This may shed some light...
There has been a guideline that is in use by a number of different shooters that serves as a quantitative means of predicting barrel life. I will point out that the final number is an index, and double the index does not mean double the life....
Take the case capacity of a given catridge in grains of H20 and divide it by the surface area of the case mouth... SInce you used the 6-284 as an example, I'll compare it to the 6.5-284 anf the plian old 284.
284 Win: Case capacity = 66 gr. of H20 divided Case mouth area in sq. inches = 0.063345206
Overbore Inex is 1042
6.5-284 Case Cpacity 66 gr / case mouth area
Overbore Index -= 1205
6-284 = Overbore index of 1423!
To put this in perspective, a 308 winchester has an accurate life of roughly 7000 rounds and has an overbore index of 751
The 6BR is good for 2500 with an OBI of 815
The 6.5-284 is good for up to 1000 rounds with an OBI of 1205, so the 6-284 is ridicullously overbore and wqith an OBI of 1400+ is good for less than 700 rounds of ACCURATE life.

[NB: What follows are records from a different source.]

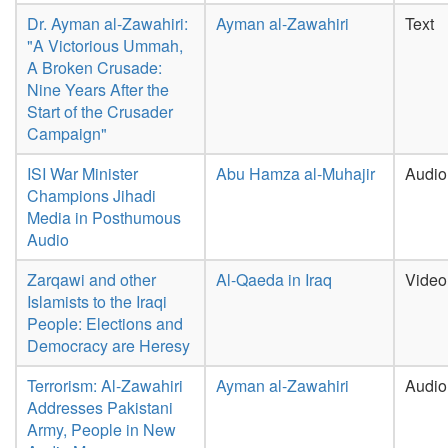
Dr. Ayman al-Zawahiri:
Ayman al-Zawahiri
Text
"A Victorious Ummah,
A Broken Crusade:
Nine Years After the
Start of the Crusader
Campaign"
ISI War Minister
Abu Hamza al-Muhajir
Audio
Champions Jihadi
Media in Posthumous
Audio
Zarqawi and other
Al-Qaeda in Iraq
Video
Islamists to the Iraqi
People: Elections and
Democracy are Heresy
Terrorism: Al-Zawahiri
Ayman al-Zawahiri
Audio
Addresses Pakistani
Army, People in New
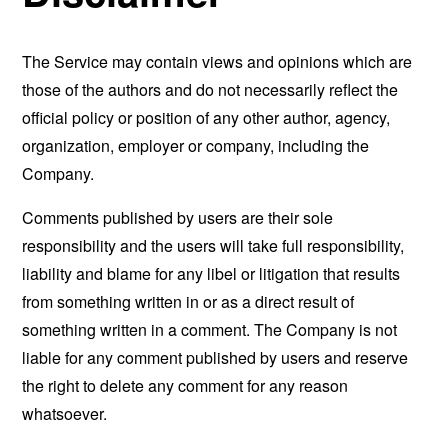
The Service may contain views and opinions which are
those of the authors and do not necessarily reflect the
official policy or position of any other author, agency,
organization, employer or company, including the
Company.
Comments published by users are their sole
responsibility and the users will take full responsibility,
liability and blame for any libel or litigation that results
from something written in or as a direct result of
something written in a comment. The Company is not
liable for any comment published by users and reserve
the right to delete any comment for any reason
whatsoever.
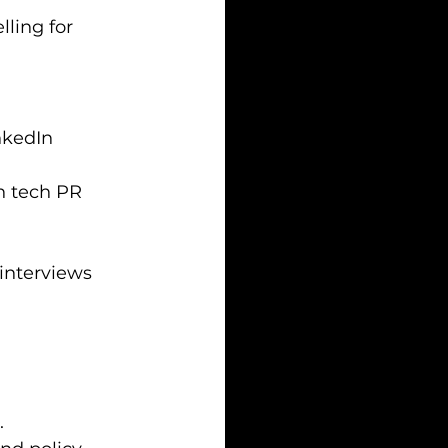
ling for 
nkedIn 
n tech PR 
interviews 
.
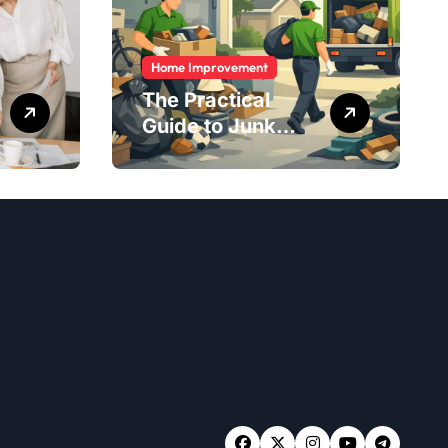
Home Improvement
The Practical
Guide to Junk
Removal: What to
Expect, What to
Ask, and How to
Get It Done Right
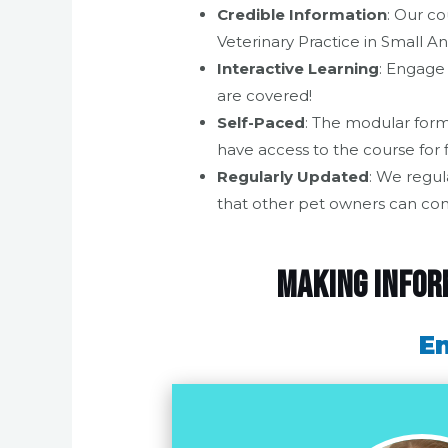
Credible Information
: Our co
Veterinary Practice in Small 
Interactive Learning
: Engage 
are covered!
Self-Paced
: The modular form
have access to the course for 
Regularly Updated
: We regul
that other pet owners can con
Making inform
En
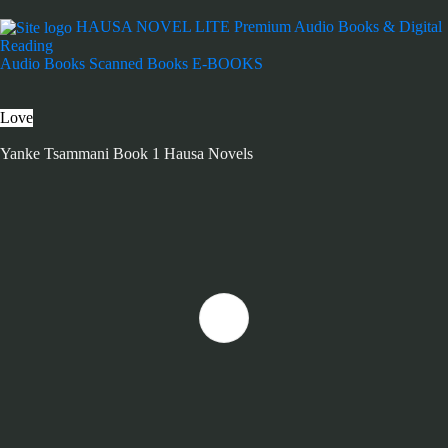
HAUSA NOVEL LITE
Premium Audio Books & Digital
Reading
Audio Books
Scanned Books
E-BOOKS
Love
Yanke Tsammani Book 1 Hausa Novels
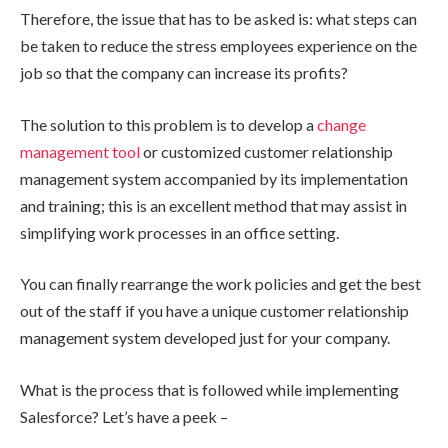
Therefore, the issue that has to be asked is: what steps can
be taken to reduce the stress employees experience on the
job so that the company can increase its profits?
The solution to this problem is to develop a
change
management tool
or customized customer relationship
management system accompanied by its implementation
and training; this is an excellent method that may assist in
simplifying work processes in an office setting.
You can finally rearrange the work policies and get the best
out of the staff if you have a unique customer relationship
management system developed just for your company.
What is the process that is followed while implementing
Salesforce? Let’s have a peek –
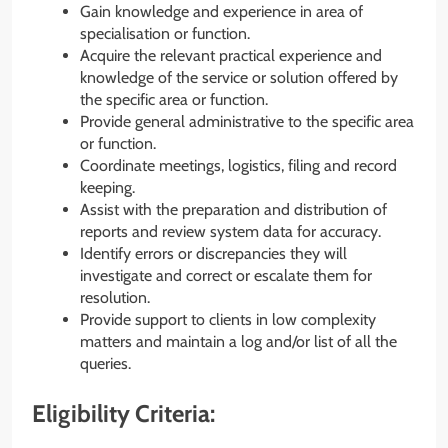
Gain knowledge and experience in area of
specialisation or function.
Acquire the relevant practical experience and
knowledge of the service or solution offered by
the specific area or function.
Provide general administrative to the specific area
or function.
Coordinate meetings, logistics, filing and record
keeping.
Assist with the preparation and distribution of
reports and review system data for accuracy.
Identify errors or discrepancies they will
investigate and correct or escalate them for
resolution.
Provide support to clients in low complexity
matters and maintain a log and/or list of all the
queries.
Eligibility Criteria:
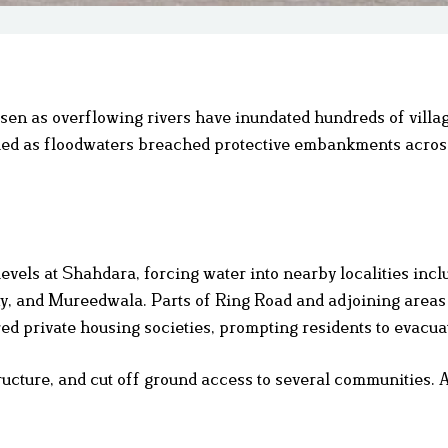
sen as overflowing rivers have inundated hundreds of villa
died as floodwaters breached protective embankments acros
evels at Shahdara, forcing water into nearby localities incl
, and Mureedwala. Parts of Ring Road and adjoining areas
 private housing societies, prompting residents to evacua
ructure, and cut off ground access to several communities. A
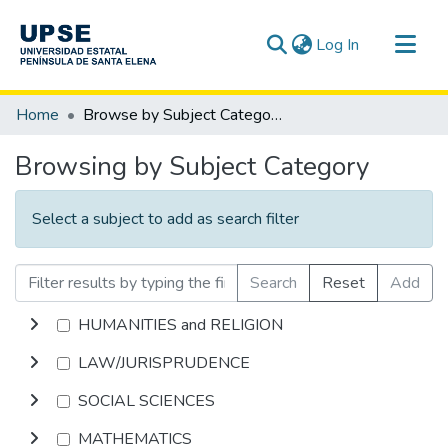
(current)
Log In
Communities & Collections
Home
Browse by Subject Category
All of DSpace
Browsing by Subject Category
Select a subject to add as search filter
Search
Reset
Add
HUMANITIES and RELIGION
LAW/JURISPRUDENCE
SOCIAL SCIENCES
MATHEMATICS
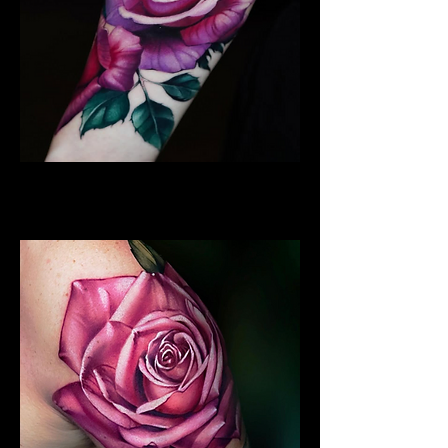
Rose Tattoo
Flower Tattoo Ideas Derby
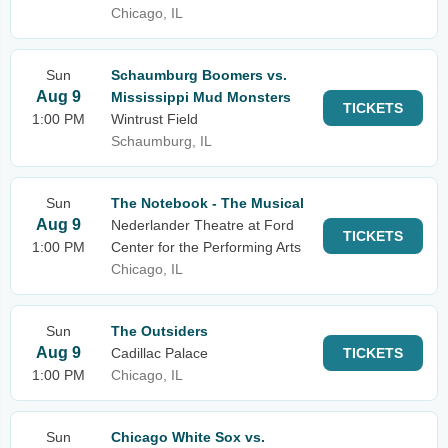
Chicago, IL
Sun
Schaumburg Boomers vs.
Aug 9
Mississippi Mud Monsters
TICKETS
1:00 PM
Wintrust Field
Schaumburg, IL
Sun
The Notebook - The Musical
Aug 9
Nederlander Theatre at Ford
TICKETS
1:00 PM
Center for the Performing Arts
Chicago, IL
Sun
The Outsiders
Aug 9
Cadillac Palace
TICKETS
1:00 PM
Chicago, IL
Sun
Chicago White Sox vs.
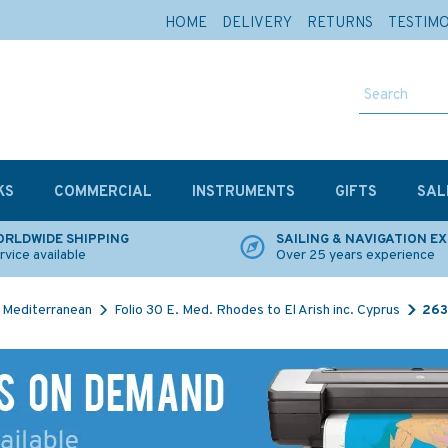
HOME
DELIVERY
RETURNS
TESTIM
KS
COMMERCIAL
INSTRUMENTS
GIFTS
SAL
RLDWIDE SHIPPING
SAILING & NAVIGATION E
rvice available
Over 25 years experience
Mediterranean
Folio 30 E. Med. Rhodes to El Arish inc. Cyprus
263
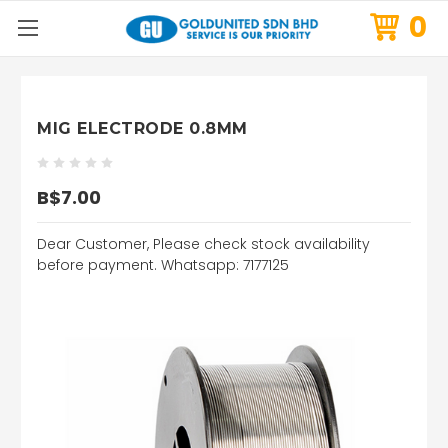
0
MIG ELECTRODE 0.8MM
B$7.00
Dear Customer, Please check stock availability
before payment. Whatsapp: 7177125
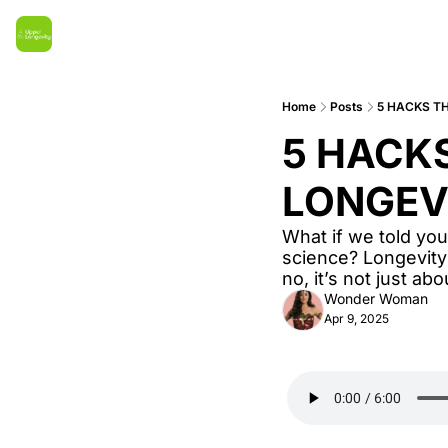
Home
Posts
5 HACKS T
5 HACKS
LONGEV
What if we told you
science? Longevity
no, it’s not just ab
Wonder Woman
Apr 9, 2025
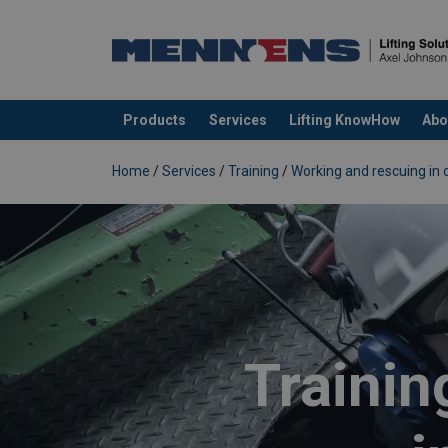
Products
Services
Lifting KnowHow
Abo
added to your quote
Home
/
Services
/
Training
/
Working and rescuing in 
Trainin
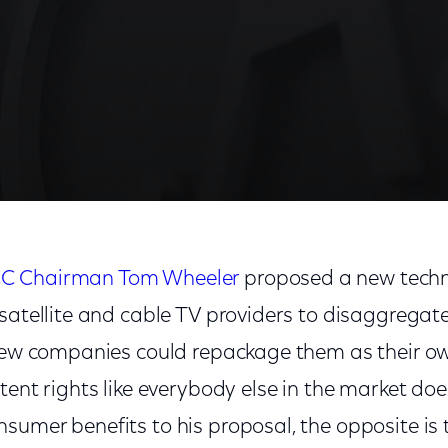
C Chairman Tom Wheeler
proposed a new tech
satellite and cable TV providers to disaggregate
 few companies could repackage them as their o
tent rights like everybody else in the market do
sumer benefits to his proposal, the opposite is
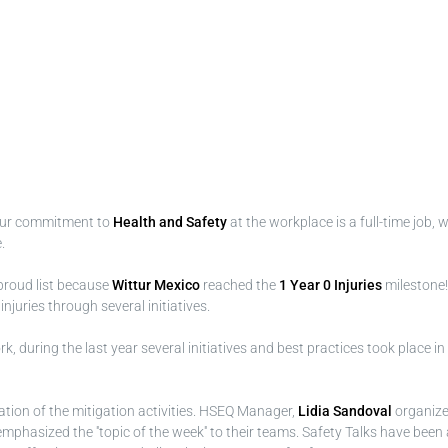
Our commitment to
Health and Safety
at the workplace is a full-time job,
.
proud list because
Wittur Mexico
reached the
1 Year 0 Injuries
milestone!
uries through several initiatives.
, during the last year several initiatives and best practices took place in
tion of the mitigation activities. HSEQ Manager,
Lidia Sandoval
organiz
phasized the ''topic of the week'' to their teams. Safety Talks have been a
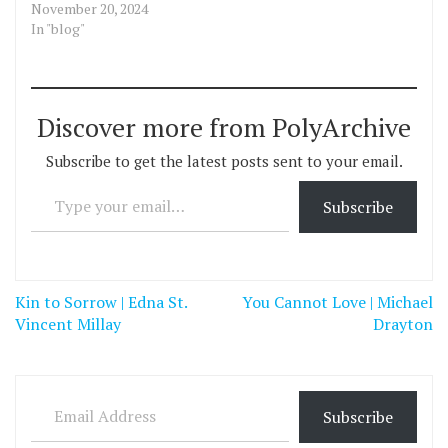
November 20, 2024
In "blog"
Discover more from PolyArchive
Subscribe to get the latest posts sent to your email.
Type your email…
Subscribe
Post
Kin to Sorrow | Edna St.
You Cannot Love | Michael
navigation
Vincent Millay
Drayton
Email Address
Subscribe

I have to say, the good old workhorse 260 is a pretty darned good cartridge if you hafta have a 6.5. ~2000 rounds of barrel life, the 140 Berger has a phenomenal ballistic coefficient, and you can easily get them up to 2850 with the right load. It (a 260) won the BC Provincials, the Lt. Governor's prize, came 2nd in the Western Canada F-Class Championships, and at our last match, a fellow shooting one for only the second time in his life shooting a centerfire rifle came in 4th out of 19 shooters (and even beat Mystic!

)
Bigger is not always better, particularly for barrel life.